Sono però altresì convinto che la Storia alla lunga non insegni nulla ai posteri, tanto più a una classe sociale (come chiamarla “classe politica”?) formata da un milione e più di persone che vivono e dominano grazie a una gestione della partitocrazia fine a se stessa, priva di ogni altra professionalità, nominata dall’alto, decisa a non rinunciare anche in modo spudorato a ricchezza e simboli del potere. Un’impresa che solo il recupero possente di una forza propulsiva può tentare. Sarà in grado la sinistra di esprimerla, gravata com’è da un inquinamento da contiguità che ne ha infiacchito risorse e fantasia?

Malgrado i molti dubbi una speranza c’è. Essa scaturisce dall’insperato sussulto di ripresa comprovato dalle elezioni amministrative, dai referendum e persino dalla marea di mail di questi ultimi giorni. Il segno che più conta è che questa esplosione diffusa avviene inglobando il Pd ma superandone, a un tempo, i limiti, le paure, le anchilosi e le divisioni paralizzanti come se il popolo di sinistra, colpito ma non domo, stia esercitando una Opa benefica e s’impadronisca degli strumenti della politica, depurandoli anche dall’estremismo dei gruppi minori. La situazione è in equilibrio: se il Pd ne coglie l’onda può trascinare popolo e movimenti, alleanze nuove e formazioni risorte in un moto di salvezza dell’Italia. Non è detto, però, che questo avvenga”.

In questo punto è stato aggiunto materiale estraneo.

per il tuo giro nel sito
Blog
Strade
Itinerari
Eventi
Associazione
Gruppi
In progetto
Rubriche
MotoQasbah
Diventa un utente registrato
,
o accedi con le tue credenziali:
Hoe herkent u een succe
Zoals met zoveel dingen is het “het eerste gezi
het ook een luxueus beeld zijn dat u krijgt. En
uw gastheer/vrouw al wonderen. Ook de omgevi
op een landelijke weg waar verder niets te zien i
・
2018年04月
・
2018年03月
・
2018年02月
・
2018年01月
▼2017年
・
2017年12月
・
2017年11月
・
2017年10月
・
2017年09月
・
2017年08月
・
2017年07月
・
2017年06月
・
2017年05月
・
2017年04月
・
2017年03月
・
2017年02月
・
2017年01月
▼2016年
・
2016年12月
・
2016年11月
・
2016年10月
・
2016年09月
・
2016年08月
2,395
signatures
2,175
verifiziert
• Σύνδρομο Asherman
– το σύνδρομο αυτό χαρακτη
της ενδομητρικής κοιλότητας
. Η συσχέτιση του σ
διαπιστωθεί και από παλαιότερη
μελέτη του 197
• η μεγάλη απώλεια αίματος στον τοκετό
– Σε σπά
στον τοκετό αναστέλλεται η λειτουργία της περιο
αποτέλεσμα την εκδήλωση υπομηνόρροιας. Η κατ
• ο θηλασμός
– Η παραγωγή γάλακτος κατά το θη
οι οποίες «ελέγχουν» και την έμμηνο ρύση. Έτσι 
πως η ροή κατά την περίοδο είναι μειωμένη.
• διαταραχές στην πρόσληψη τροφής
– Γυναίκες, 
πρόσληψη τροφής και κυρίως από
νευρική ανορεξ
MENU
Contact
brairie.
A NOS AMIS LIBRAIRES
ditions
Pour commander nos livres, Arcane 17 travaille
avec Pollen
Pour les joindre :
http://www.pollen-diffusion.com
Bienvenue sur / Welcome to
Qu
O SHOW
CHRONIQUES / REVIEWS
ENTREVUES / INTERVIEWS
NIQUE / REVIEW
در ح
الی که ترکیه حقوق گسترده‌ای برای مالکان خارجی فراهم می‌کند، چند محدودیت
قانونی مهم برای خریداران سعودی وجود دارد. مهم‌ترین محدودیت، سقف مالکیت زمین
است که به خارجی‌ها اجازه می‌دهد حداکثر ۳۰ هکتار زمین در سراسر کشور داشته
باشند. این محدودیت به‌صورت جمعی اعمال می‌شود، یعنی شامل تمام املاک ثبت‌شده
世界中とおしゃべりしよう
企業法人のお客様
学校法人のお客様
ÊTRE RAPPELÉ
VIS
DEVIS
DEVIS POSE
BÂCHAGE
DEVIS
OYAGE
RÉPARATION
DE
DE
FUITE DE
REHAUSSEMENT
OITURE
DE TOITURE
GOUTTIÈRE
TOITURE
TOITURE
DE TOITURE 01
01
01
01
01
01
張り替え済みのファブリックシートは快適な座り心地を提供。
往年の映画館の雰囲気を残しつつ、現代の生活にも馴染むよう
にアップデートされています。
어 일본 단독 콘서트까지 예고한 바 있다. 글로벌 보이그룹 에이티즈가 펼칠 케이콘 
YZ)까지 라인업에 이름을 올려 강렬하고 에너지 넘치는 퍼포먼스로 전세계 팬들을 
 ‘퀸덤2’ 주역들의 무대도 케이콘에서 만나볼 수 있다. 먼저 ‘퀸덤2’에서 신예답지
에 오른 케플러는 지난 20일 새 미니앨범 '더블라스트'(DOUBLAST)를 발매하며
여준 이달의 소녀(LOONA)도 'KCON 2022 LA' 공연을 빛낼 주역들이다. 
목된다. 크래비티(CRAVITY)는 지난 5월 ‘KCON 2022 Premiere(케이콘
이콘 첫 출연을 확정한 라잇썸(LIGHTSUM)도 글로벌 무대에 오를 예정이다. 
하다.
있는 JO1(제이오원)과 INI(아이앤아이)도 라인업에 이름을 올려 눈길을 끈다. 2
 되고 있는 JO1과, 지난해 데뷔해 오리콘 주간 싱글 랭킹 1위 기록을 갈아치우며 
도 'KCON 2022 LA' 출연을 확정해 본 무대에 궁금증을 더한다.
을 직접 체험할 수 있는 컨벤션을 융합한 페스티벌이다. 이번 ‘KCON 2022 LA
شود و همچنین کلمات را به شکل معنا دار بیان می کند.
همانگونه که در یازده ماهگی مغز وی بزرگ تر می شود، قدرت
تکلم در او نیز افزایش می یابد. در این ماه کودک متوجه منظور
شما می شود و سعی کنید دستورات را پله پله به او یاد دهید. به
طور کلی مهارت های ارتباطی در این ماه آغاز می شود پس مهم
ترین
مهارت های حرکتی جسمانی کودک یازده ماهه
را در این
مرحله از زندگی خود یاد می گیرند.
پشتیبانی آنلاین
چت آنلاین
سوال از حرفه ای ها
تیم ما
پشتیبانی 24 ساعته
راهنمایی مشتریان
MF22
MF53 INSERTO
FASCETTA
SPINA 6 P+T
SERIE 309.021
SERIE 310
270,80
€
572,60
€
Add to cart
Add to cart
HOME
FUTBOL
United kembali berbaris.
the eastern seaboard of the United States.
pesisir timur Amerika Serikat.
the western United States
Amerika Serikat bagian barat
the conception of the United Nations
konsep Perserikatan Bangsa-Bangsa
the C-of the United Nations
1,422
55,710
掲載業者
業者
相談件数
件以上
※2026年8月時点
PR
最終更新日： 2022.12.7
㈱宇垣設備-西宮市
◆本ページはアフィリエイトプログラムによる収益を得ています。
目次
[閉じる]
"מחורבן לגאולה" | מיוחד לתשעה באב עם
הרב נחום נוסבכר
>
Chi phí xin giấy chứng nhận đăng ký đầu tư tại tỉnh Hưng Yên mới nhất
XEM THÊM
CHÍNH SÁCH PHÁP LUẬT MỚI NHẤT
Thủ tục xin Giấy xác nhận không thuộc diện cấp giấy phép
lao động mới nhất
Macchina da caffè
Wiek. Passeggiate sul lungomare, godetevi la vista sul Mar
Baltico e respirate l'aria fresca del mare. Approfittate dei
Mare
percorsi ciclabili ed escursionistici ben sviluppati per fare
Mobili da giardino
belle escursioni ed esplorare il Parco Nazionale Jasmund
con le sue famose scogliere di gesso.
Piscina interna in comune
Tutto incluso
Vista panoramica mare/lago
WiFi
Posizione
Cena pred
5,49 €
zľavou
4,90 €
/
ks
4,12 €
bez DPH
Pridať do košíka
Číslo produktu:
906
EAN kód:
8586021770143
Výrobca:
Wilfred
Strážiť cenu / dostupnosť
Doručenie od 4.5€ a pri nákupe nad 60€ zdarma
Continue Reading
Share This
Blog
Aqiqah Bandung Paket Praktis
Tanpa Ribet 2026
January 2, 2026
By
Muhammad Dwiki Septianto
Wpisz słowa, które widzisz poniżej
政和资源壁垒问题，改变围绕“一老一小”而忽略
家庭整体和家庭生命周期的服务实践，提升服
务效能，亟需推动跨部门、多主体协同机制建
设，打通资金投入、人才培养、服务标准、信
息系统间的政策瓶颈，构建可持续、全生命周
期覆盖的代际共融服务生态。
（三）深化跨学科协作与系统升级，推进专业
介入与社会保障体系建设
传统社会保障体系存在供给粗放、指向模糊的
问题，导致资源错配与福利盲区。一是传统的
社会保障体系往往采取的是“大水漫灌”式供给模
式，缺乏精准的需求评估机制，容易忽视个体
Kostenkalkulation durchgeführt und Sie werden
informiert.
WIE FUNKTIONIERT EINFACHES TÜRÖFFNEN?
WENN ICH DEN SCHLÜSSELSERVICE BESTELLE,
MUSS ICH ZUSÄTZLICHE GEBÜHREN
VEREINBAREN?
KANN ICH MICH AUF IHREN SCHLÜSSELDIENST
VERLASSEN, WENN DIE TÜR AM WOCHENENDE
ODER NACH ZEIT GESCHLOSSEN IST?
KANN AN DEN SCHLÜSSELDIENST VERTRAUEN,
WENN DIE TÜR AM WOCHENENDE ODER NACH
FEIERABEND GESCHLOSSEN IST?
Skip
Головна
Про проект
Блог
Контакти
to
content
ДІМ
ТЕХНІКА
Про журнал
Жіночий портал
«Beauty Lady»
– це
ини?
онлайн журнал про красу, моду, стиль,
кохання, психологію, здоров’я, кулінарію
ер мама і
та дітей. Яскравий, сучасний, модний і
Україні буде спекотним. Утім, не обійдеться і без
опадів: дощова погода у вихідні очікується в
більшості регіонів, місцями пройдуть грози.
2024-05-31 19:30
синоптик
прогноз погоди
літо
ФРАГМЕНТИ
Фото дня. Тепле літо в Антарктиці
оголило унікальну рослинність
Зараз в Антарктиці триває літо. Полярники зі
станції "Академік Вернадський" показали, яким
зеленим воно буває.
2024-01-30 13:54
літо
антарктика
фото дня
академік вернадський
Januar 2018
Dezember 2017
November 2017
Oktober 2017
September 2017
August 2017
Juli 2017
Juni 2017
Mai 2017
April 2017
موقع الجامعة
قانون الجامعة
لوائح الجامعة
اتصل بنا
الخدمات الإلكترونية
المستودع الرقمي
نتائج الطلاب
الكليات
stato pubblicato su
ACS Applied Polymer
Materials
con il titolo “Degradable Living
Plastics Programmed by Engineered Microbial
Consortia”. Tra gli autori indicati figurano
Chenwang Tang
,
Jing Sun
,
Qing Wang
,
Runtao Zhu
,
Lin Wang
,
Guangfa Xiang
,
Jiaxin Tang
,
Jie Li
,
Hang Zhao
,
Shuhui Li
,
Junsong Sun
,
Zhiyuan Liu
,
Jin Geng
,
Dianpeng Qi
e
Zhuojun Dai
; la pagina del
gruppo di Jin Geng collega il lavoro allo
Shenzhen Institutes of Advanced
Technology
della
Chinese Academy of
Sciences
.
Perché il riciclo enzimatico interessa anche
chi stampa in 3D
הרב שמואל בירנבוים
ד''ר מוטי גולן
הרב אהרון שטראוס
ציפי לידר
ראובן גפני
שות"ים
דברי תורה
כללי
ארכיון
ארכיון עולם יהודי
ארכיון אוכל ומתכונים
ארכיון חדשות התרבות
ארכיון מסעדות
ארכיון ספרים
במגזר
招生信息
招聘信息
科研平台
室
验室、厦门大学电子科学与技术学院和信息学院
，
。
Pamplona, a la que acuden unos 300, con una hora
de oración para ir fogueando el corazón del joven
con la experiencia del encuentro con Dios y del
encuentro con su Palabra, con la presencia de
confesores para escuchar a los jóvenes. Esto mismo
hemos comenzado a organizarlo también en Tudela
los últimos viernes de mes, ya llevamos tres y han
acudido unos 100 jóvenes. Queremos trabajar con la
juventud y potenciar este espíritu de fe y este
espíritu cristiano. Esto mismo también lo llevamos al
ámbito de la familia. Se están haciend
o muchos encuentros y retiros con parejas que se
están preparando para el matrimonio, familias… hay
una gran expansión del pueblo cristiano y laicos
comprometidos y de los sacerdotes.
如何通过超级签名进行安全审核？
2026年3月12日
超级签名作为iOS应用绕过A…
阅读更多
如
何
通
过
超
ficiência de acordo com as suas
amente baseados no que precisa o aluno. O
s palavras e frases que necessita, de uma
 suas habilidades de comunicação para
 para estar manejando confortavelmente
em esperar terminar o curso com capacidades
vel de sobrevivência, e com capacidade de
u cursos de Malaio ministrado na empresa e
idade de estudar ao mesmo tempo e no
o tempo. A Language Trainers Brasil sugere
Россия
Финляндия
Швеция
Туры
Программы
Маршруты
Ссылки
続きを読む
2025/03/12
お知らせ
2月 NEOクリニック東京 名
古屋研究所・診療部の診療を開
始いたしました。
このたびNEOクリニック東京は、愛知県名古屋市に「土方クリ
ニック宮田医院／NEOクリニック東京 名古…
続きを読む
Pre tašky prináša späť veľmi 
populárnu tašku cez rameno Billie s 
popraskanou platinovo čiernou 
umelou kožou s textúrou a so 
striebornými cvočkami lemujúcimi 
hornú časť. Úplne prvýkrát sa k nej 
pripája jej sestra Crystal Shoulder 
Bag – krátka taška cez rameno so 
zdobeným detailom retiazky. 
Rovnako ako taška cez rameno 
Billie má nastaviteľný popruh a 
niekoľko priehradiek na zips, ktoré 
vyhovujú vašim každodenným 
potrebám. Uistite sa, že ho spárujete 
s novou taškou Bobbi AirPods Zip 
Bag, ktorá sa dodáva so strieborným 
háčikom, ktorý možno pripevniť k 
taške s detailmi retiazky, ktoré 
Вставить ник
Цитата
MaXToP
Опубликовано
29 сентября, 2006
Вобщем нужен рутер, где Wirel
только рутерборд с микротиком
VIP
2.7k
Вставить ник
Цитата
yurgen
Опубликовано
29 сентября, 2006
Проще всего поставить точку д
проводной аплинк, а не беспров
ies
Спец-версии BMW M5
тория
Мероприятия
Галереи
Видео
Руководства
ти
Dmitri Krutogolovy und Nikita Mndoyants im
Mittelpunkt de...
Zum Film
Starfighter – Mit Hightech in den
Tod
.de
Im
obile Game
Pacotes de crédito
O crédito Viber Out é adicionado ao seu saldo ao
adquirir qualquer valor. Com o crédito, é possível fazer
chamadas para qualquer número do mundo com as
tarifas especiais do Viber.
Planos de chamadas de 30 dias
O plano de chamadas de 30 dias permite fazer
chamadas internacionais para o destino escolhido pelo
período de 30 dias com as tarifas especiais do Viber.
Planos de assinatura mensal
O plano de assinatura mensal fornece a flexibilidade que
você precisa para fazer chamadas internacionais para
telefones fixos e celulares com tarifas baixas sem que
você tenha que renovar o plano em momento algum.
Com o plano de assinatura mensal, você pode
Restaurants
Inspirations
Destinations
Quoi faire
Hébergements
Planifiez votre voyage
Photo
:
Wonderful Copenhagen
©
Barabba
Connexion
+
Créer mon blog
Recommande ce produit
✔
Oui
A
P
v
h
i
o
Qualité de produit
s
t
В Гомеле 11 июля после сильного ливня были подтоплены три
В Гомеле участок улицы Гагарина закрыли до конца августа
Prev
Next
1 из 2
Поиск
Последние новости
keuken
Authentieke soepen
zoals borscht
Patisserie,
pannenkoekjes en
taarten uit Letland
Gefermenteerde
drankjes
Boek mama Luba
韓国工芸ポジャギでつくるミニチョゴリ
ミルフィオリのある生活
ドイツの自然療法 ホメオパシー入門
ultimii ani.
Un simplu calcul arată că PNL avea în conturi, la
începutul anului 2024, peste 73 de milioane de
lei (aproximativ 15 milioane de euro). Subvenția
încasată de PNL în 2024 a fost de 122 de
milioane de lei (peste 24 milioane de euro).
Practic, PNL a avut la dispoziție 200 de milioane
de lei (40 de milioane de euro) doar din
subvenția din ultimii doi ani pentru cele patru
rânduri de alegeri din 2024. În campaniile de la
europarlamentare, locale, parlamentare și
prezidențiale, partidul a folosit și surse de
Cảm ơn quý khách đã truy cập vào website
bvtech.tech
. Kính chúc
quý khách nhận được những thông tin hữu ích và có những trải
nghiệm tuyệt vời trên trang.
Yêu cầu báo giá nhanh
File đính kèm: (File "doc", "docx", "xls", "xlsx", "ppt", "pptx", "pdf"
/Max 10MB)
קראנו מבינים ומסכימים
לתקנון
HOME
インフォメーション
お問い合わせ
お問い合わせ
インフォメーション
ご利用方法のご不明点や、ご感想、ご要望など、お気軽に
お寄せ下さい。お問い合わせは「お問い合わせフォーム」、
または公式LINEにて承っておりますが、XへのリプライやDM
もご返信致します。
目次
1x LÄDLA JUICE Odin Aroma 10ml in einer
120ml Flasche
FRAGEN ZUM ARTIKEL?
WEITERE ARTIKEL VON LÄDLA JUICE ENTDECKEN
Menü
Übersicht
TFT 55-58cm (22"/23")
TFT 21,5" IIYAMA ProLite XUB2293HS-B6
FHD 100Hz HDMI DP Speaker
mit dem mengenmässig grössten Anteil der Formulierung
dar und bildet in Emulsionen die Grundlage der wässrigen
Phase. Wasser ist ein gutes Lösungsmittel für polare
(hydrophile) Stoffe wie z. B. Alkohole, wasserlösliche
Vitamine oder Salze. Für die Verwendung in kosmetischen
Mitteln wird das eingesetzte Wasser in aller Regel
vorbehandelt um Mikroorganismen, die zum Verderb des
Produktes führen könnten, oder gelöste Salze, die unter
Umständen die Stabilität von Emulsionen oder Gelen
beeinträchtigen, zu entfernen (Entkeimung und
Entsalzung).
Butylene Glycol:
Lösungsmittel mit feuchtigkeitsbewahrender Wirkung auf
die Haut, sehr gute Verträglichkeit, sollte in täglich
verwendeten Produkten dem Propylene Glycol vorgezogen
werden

                                                                                  Mario  Pirani

 

Negli stessi giorni il settimanale “L’Espresso” del 14 luglio 2011 pubblicava un articolo di Paolo Flores d’Arcais intitolato “Una cura radicale per la casta”. Il giornalista avvertiva che i politici promettono sempre di tagliare i privilegi ma poi non fanno nulla. Solo una proposta choc poteva avere successo. Eccola: una sola Camera con 100 deputati, via le province, un solo incarico alla volta. Può essere interessante riprodurre  questo contributo, anche alla luce dei contatti ravvicinati che in questi ultimi giorni si sono segnalati tra le forze politiche che appoggiano l’esperienza del governo Monti d’emergenza nazionale.

 

“Riprendo una proposta di riforma istituzionale che ho avanzato 25 anni fa, alle origini di “Micromega”, e che mi sembra quanto mai attuale per passare dalla Casta a una politica di rappresentanza democratica decente.

Una sola Camera legislativa composta di cento deputati. In tal modo sarebbero molto più autorevoli e soprattutto molto più controllabili dai cittadini. La seconda Camera diventerebbe una sorta di Senato di difensori civici che partecipa, in una seduta comune con la prima, all’elezione dei vertici dello Stato come il presidente della Repubblica e i giudici costituzionali, che promuove commissioni d’inchiesta e “udienze” su ogni tipo di nomina (a partire dai ministri) sul modello del Senato americano, e che è formata dai cinquanta sindaci delle città più grandi, per l’intera legislatura, e da altri cinquanta di quelle meno grandi estratti a sorte e a rotazione ogni anno ( i sindaci possono volta a volta indicare un rappresentante).

Tra le varie cariche dovrebbe vigere la più rigorosa incompatibilità: deputato europeo, deputato nazionale, consigliere regionale; si può coprire un solo incarico alla volta, chi ha una carica non può neppure candidarsi per le altre (se vuole, si dimette prima). Dopo due mandati non si è più rieleggibili, si torna nella società civile. La funzione di ministro e quella di parlamentare dovrebbero anch’esse escludersi, sul modello francese e americano, prendendo sul serio la divisione dei poteri tra legislativo ed esecutivo. I ministri sarebbero così un po’ meno proni alle esigenze clientelari. L’immunità parlamentare ristretta al solo caso di arresto, bloccabile solo con maggioranza qualificata (due terzi): altrimenti decide la Corte Costituzionale se c’è o meno “fumus persecutionis”.

Le province andrebbero abrogate, il numero dei dirigenti nei comuni e nelle regioni legato a parametri fissi come la popolazione, proibito il ricorso alle costosissime consulenze (spesso sono solo tangenti mascherate) e alle nomine fuori concorso. Il conflitto di interessi andrebbe reso in aggirabile, affidando l’applicazione della legge del 1957 alla magistratura. La politica andrebbe finanziata esclusivamente “in natura” (risorse comunicative eguali per tutti i contendenti).

Senza lotte è utopia. Con le lotte, è programma di governo popolare e dunque vincente”.